Напоследок ей выдают – исполком. Правда, плохое отношение к нему не скрывают, какими его только словами ни обзывают, но лично мать деликатно обходят. «Ты, Оля, святой человек. Ты не знаешь, какие там бандиты и взяточники». Мать вскидывается: «Как вам не стыдно такими словами!» – а Маша абсолютно согласна. Она даже думает, что и мать согласна, потому что не идиотка же она? Но не для такого примитивного согласия ходит мать в барак… Она идет туда, когда у нее или потроха совсем загноятся, или начальник ей всыплет, или когда с ней, с Машей, поссорится почти что до крови, вот тогда мать надевает свое лучшее платье производства ГДР, цепляет сумку через плечо и идет на родину. И там ей приветливо скажут: «Оленька ты наша! Спасибо, ласточка, что не забываешь… А могла бы ввиду своего положения…» И мать начинает прямо ложками есть свое восхваление, заглушая, заедая обиды на жизнь. Миллион раз слышит одно и то же. И про квартиру, и про чистое. «Это у тебя, Олечка, платье импортное? У нас сроду так не сделают. Говенная ткань, правда, наша лучше, зато крой… А кнопочки? Каждая одна в одну». И про то, что исполком – власть. «Ты, Олечка, взятки не берешь, мы знаем… Но как ж ваши берут, это страх божий! Никого не боятся».
Маша мать жалеет и презирает. Иногда больше первое, чаще второе. Когда первое, то мечтает, как отвезет мать в Среднюю Азию, – там, слышала, есть курорт, лечит ее болезнь. Никаких денег не пожалеет на сухой для матери климат, и чтоб потом никаких командировок – от и до. Когда же случается второе, то думается так: тянет тебя, дуру, в барак, вот и возвращайся туда насовсем. Там у них тоже есть престижные комнаты – в конце коридора, с двумя окнами, даже с маленькой прихожей. Вот и живи там! А я замуж выйду, у меня дети будут, а какой мужчина с тобой под одной крышей уживется? У тебя ведь, кроме слов, что всех мужиков – стрелять, других нету. Ну, постреляешь, дальше что? Хорошо тебе одной с циститом? Или не очень? Как будем голосовать – открыто или тайно? Мать на голосовании чокнулась. Она принципиально за открытое. За, как считает, честное. Когда-то давным-давно мать дошла до какого-то бюллетеня, ее хвалили-нахваливали, а потом оказалось – почти все вычеркнули из списка. Куда ее тогда выбирали? Маша это запомнить не может. Какой-то идиотский комитет… Но мать! Просто рухнула. Маша тут тоже не все понимает. Зачем они так ее хвалили, если хотели вычеркнуть? Представляет себя в такой ситуации, но ее тут же разбирает смех. Никогда никто ее никуда не выдвигал. На каждом собрании с раннего детства у нее спазмы от неудержимого хохота.

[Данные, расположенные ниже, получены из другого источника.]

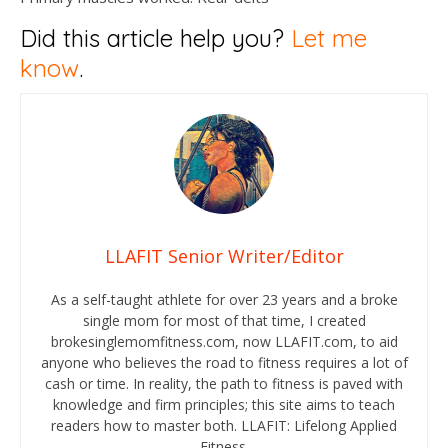
Did this article help you?
Let me
know
.
LLAFIT Senior Writer/Editor
As a self-taught athlete for over 23 years and a broke
single mom for most of that time, I created
brokesinglemomfitness.com, now LLAFIT.com, to aid
anyone who believes the road to fitness requires a lot of
cash or time. In reality, the path to fitness is paved with
knowledge and firm principles; this site aims to teach
readers how to master both. LLAFIT: Lifelong Applied
Fitness.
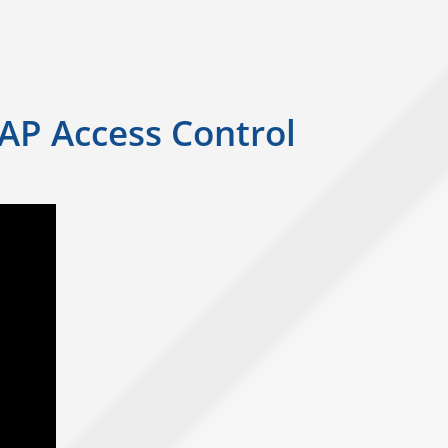
SAP Access Control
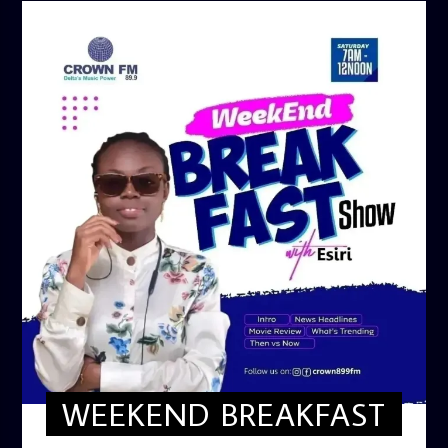
WEEKEND BREAKFAST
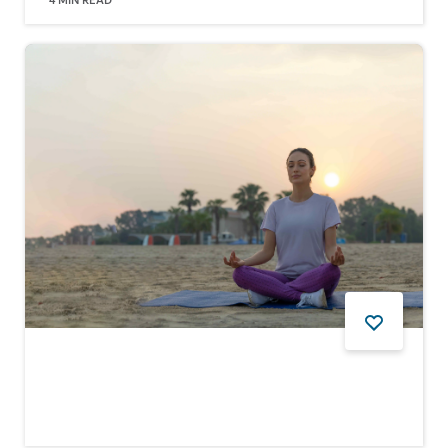
4
MIN READ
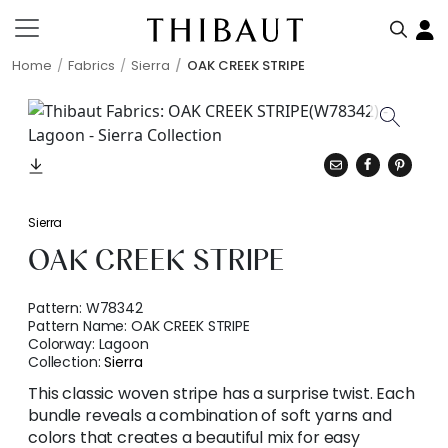
Home
Fabrics
Sierra
OAK CREEK STRIPE
Sierra
OAK CREEK STRIPE
Pattern:
W78342
Pattern Name:
OAK CREEK STRIPE
Colorway:
Lagoon
Collection:
Sierra
This classic woven stripe has a surprise twist. Each
bundle reveals a combination of soft yarns and
colors that creates a beautiful mix for easy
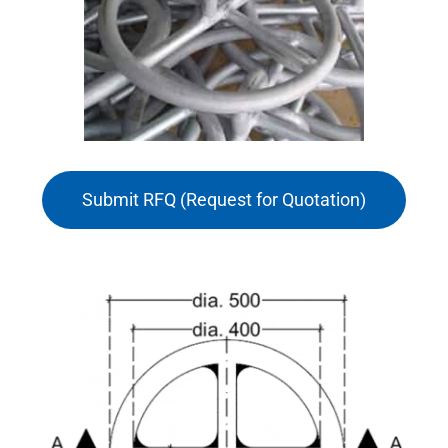
Submit RFQ (Request for Quotation)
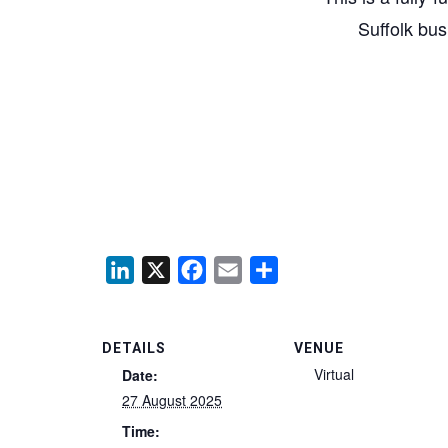
Suffolk bus
LinkedIn
X
Facebook
Email
Share
DETAILS
VENUE
Virtual
Date:
27 August 2025
Time:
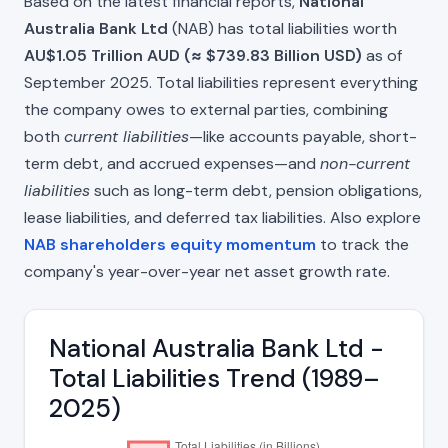
Based on the latest financial reports,
National
Australia Bank Ltd
(NAB) has total liabilities worth
AU$1.05 Trillion AUD (≈ $739.83 Billion USD)
as of
September 2025. Total liabilities represent everything
the company owes to external parties, combining
both
current liabilities
—like accounts payable, short-
term debt, and accrued expenses—and
non-current
liabilities
such as long-term debt, pension obligations,
lease liabilities, and deferred tax liabilities. Also explore
NAB shareholders equity momentum
to track the
company's year-over-year net asset growth rate.
National Australia Bank Ltd -
Total Liabilities Trend (1989–
2025)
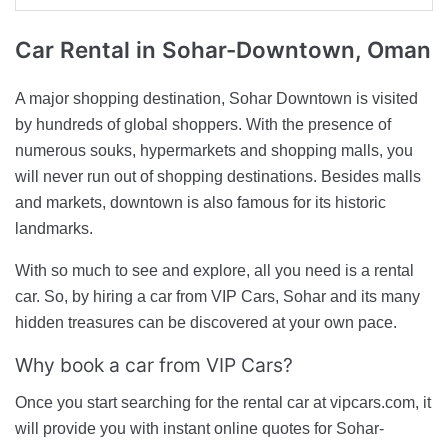
Car Rental
in Sohar-Downtown, Oman
A major shopping destination, Sohar Downtown is visited
by hundreds of global shoppers. With the presence of
numerous souks, hypermarkets and shopping malls, you
will never run out of shopping destinations. Besides malls
and markets, downtown is also famous for its historic
landmarks.
With so much to see and explore, all you need is a rental
car. So, by hiring a car from VIP Cars, Sohar and its many
hidden treasures can be discovered at your own pace.
Why book a car from VIP Cars?
Once you start searching for the rental car at vipcars.com, it
will provide you with instant online quotes for Sohar-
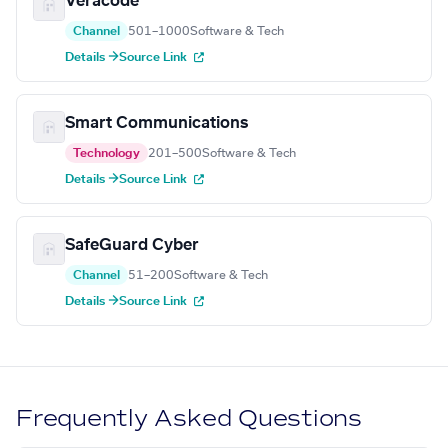
Veracode
Channel
501–1000
Software & Tech
Details →
Source Link
Smart Communications
Technology
201–500
Software & Tech
Details →
Source Link
SafeGuard Cyber
Channel
51–200
Software & Tech
Details →
Source Link
Frequently Asked Questions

– Товарищи! Разрешите собрание считать открытым.
Все. Ее можно выводить. Мать ее таскала к врачам. Нашли нервы и прописали жевать на собраниях жвачку. Сейчас уже наша жвачка есть, а раньше надо было доставать. Мать ездила в область и у кого-то там перекупала… Сейчас Маша все эти смехи переросла. Но воспоминание в народе осталось, и ее не трогают. Сидит в самом конце, сосет леденец там, жвачку и занимается своим делом, переписывает песни. У нее самый полный песенник в училище. Там все. И Пугачева, и Кузьмин, и Минаев, и Агузарова. Сейчас искусство сильное, не то, что раньше, считает Маша. Есть что посмотреть и послушать. Не то что материно время. Столбиком стояли придурки на сцене, руки по швам. Ни одного движения, не то что станцевать чечетку. Вондрачкова как зацокает копытцами, аж дух захватывает. А красивая какая? Голос тоже при ней. Нет, с искусством у нас порядок, еще б не мешали такие, как мать. Самое противное, что матери самой все эти народные хоры тоже рвотный порошок, но она их всюду насаждает, культивирует, поливает… А по телику только хор услышит, щелк на другую программу. И оправдывается: мол, на собаках Павлова доказано – человеку нужно разнообразие.
– Собаки от твоих хоров сдохли бы вообще, – говорит Маша.
Мать кричит, аж синеет. Хорошо, что две комнаты. Всегда можно закрыть дверь и громко включить радио. Советское радио матери не переорать.
* * *
Ну мозги, ну мозги! Маша аж вскочила с кровати. Что только не перемелют! Ведь она другим потрясена, она же об этой статье в газете думает, а повернулось все на мать, на барак. Однажды Маша так и сказала матери: «Ты слишком много занимаешь места в моей жизни». – «То есть?» – заорала мать. Этот ее ор… господи, с любого поворота.